• _Provided records_:
+++

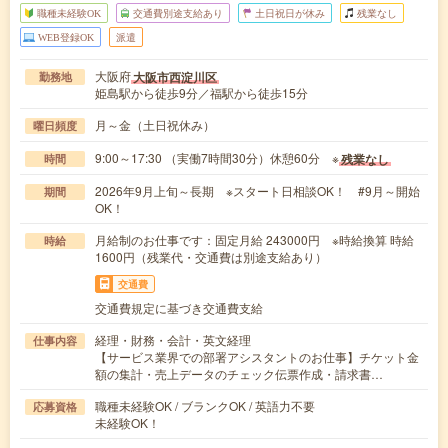
職種未経験OK
交通費別途支給あり
土日祝日が休み
残業なし
WEB登録OK
派遣
大阪府
大阪市西淀川区
勤務地
姫島駅から徒歩9分／福駅から徒歩15分
月～金（土日祝休み）
曜日頻度
9:00～17:30 （実働7時間30分）休憩60分 ※
残業なし
時間
2026年9月上旬～長期 ※スタート日相談OK！ #9月～開始
期間
OK！
月給制のお仕事です：固定月給 243000円 ※時給換算 時給
時給
1600円（残業代・交通費は別途支給あり）
交通費
交通費規定に基づき交通費支給
経理・財務・会計・英文経理
仕事内容
【サービス業界での部署アシスタントのお仕事】チケット金
額の集計・売上データのチェック伝票作成・請求書…
職種未経験OK / ブランクOK / 英語力不要
応募資格
未経験OK！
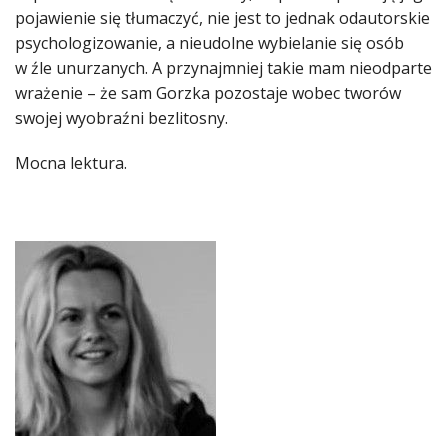
pojawienie się tłumaczyć, nie jest to jednak odautorskie
psychologizowanie, a nieudolne wybielanie się osób
w źle unurzanych. A przynajmniej takie mam nieodparte
wrażenie – że sam Gorzka pozostaje wobec tworów
swojej wyobraźni bezlitosny.
Mocna lektura.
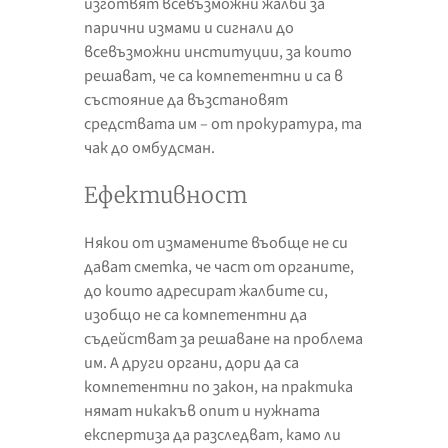
изготвят всевъзможни жалби за
парични измами и сигнали до
всевъзможни институции, за които
решават, че са компетентни и са в
състояние да възстановят
средствата им – от прокуратура, та
чак до омбудсман.
Ефективност
Някои от измамените въобще не си
дават сметка, че част от органите,
до които адресират жалбите си,
изобщо не са компетентни да
съдействат за решаване на проблема
им. А други органи, дори да са
компетентни по закон, на практика
нямат никакъв опит и нужната
експертиза да разследват, камо ли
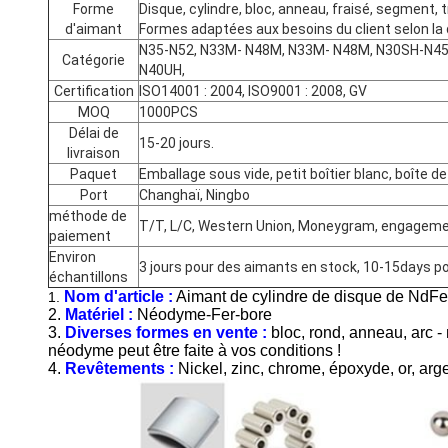
Forme
Disque, cylindre, bloc, anneau, fraisé, segment, 
d'aimant
Formes adaptées aux besoins du client selon la
N35-N52, N33M- N48M, N33M- N48M, N30SH-N45S
Catégorie
N40UH,
Certification
ISO14001 : 2004, ISO9001 : 2008, GV
MOQ
1000PCS
Délai de
15-20 jours.
livraison
Paquet
Emballage sous vide, petit boîtier blanc, boîte 
Port
Changhaï, Ningbo
méthode de
T/T, L/C, Western Union, Moneygram, engagem
paiement
Environ
3 jours pour des aimants en stock, 10-15days po
échantillons
Nom d'article :
Aimant de cylindre de disque de Nd
1.
2.
Matériel :
Néodyme-Fer-bore
3.
Diverses formes en vente :
bloc, rond, anneau, arc 
néodyme peut être faite à vos conditions !
4.
Revêtements :
Nickel, zinc, chrome, époxyde, or, arge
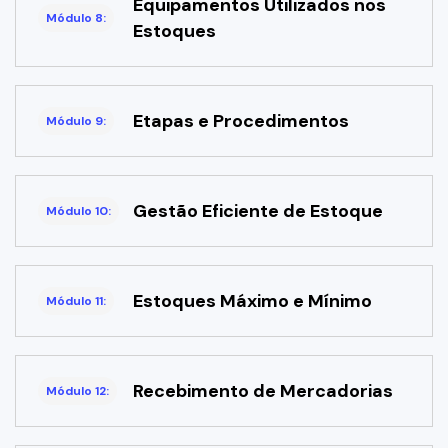
Equipamentos Utilizados nos
Módulo 8:
Estoques
Etapas e Procedimentos
Módulo 9:
Gestão Eficiente de Estoque
Módulo 10:
Estoques Máximo e Mínimo
Módulo 11:
Recebimento de Mercadorias
Módulo 12:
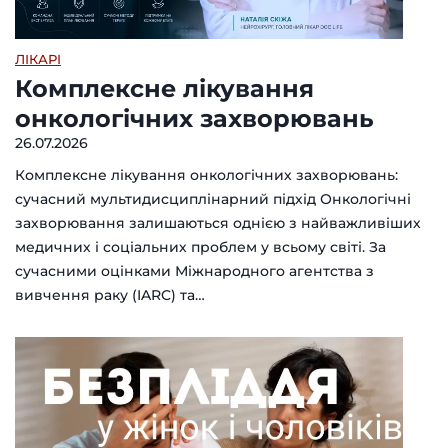
ЛІКАРІ
Комплексне лікування
онкологічних захворювань
26.07.2026
Комплексне лікування онкологічних захворювань:
сучасний мультидисциплінарний підхід Онкологічні
захворювання залишаються однією з найважливіших
медичних і соціальних проблем у всьому світі. За
сучасними оцінками Міжнародного агентства з
вивчення раку (IARC) та…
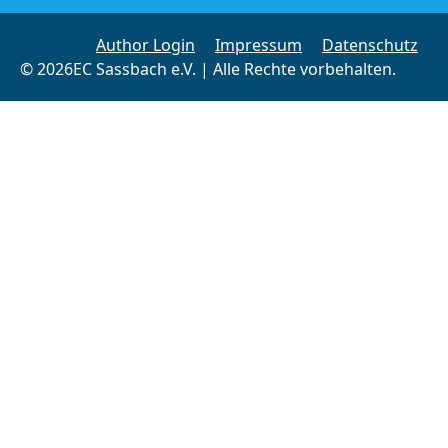
Author Login
Impressum
Datenschutz
© 2026EC Sassbach e.V. | Alle Rechte vorbehalten.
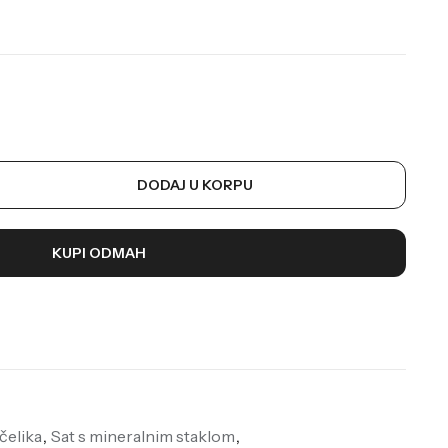
DODAJ U KORPU
KUPI ODMAH
čelika
,
Sat s mineralnim staklom
,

+++

• _Your goal_:
Starting from the line that contains "N35-N52, N33M- N48M, N33M- N48M, N30SH-N45S", transcribe exactly each line down to the final line of the material above, excluding every picture and adding nothing else.

• _Solution for this task_:
N35-N52, N33M- N48M, N33M- N48M, N30SH-N45S
Catégorie
N40UH,
Certification
ISO14001 : 2004, ISO9001 : 2008, GV
MOQ
1000PCS
Délai de
15-20 jours.
livraison
Paquet
Emballage sous vide, petit boîtier blanc, boîte 
Port
Changhaï, Ningbo
méthode de
T/T, L/C, Western Union, Moneygram, engagem
paiement
Environ
3 jours pour des aimants en stock, 10-15days po
échantillons
Nom d'article :
Aimant de cylindre de disque de Nd
1.
2.
Matériel :
Néodyme-Fer-bore
3.
Diverses formes en vente :
bloc, rond, anneau, arc 
néodyme peut être faite à vos conditions !
4.
Revêtements :
Nickel, zinc, chrome, époxyde, or, arge
Equipamentos Utilizados nos
Módulo 8:
Estoques
Etapas e Procedimentos
Módulo 9:
Gestão Eficiente de Estoque
Módulo 10:
Estoques Máximo e Mínimo
Módulo 11:
Recebimento de Mercadorias
Módulo 12:
ЛІКАРІ
Комплексне лікування
онкологічних захворювань
26.07.2026
Комплексне лікування онкологічних захворювань:
сучасний мультидисциплінарний підхід Онкологічні
захворювання залишаються однією з найважливіших
медичних і соціальних проблем у всьому світі. За
сучасними оцінками Міжнародного агентства з
вивчення раку (IARC) та…
Author Login
Impressum
Datenschutz
© 2026EC Sassbach e.V. | Alle Rechte vorbehalten.
DODAJ U KORPU
KUPI ODMAH
čelika
,
Sat s mineralnim staklom
,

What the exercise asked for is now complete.